• Provided material
<<<<
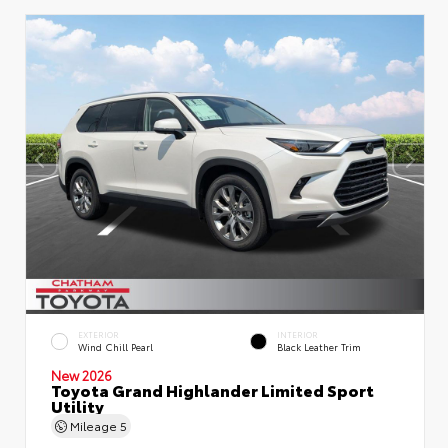
EXTERIOR
INTERIOR
Wind Chill Pearl
Black Leather Trim
New 2026
Toyota Grand Highlander Limited Sport
Utility
Mileage
5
>>>>
• Your goal
From the line containing "Wind Chill Pearl" to the final line above, output everything. Change nothing and add nothing.

• Your solution
Wind Chill Pearl
Black Leather Trim
New 2026
Toyota Grand Highlander Limited Sport
Utility
Mileage
5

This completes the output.